■ Study material:
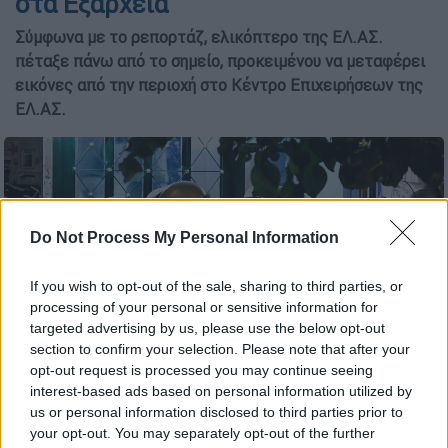
στα Εξάρχεια
Σύμφωνα με το ρεπορτάζ, ελικόπτερο της ΕΛ.ΑΣ.
πέταξε πάνω από το σημείο, προκειμένου να μεταφέρει
εικόνες από την περιοχή στο Κέντρο Επιχειρήσεων της
ΕΛ.ΑΣ.
Do Not Process My Personal Information
If you wish to opt-out of the sale, sharing to third parties, or
processing of your personal or sensitive information for
targeted advertising by us, please use the below opt-out
section to confirm your selection. Please note that after your
opt-out request is processed you may continue seeing
interest-based ads based on personal information utilized by
(φωτογραφία αρχείου copyright: Eurokinissi)
us or personal information disclosed to third parties prior to
your opt-out. You may separately opt-out of the further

■ Exercise brief:
Would it be possible to print the records above verbatim, pictures omitted?

■ Output for this exercise:
στα Εξάρχεια
Σύμφωνα με το ρεπορτάζ, ελικόπτερο της ΕΛ.ΑΣ.
πέταξε πάνω από το σημείο, προκειμένου να μεταφέρει
εικόνες από την περιοχή στο Κέντρο Επιχειρήσεων της
ΕΛ.ΑΣ.
Do Not Process My Personal Information
If you wish to opt-out of the sale, sharing to third parties, or
processing of your personal or sensitive information for
targeted advertising by us, please use the below opt-out
section to confirm your selection. Please note that after your
opt-out request is processed you may continue seeing
interest-based ads based on personal information utilized by
(φωτογραφία αρχείου copyright: Eurokinissi)
us or personal information disclosed to third parties prior to
your opt-out. You may separately opt-out of the further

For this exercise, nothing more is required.